** Problem statement **
The whole listing is to be repeated exactly. Add nothing.

━━━ Information shown ━━━

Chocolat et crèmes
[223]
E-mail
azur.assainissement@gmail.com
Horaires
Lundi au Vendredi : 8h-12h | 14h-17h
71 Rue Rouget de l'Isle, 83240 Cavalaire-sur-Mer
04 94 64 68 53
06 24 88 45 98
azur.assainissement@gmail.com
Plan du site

━━━

** Problem solution **
Chocolat et crèmes
[223]
E-mail
azur.assainissement@gmail.com
Horaires
Lundi au Vendredi : 8h-12h | 14h-17h
71 Rue Rouget de l'Isle, 83240 Cavalaire-sur-Mer
04 94 64 68 53
06 24 88 45 98
azur.assainissement@gmail.com
Plan du site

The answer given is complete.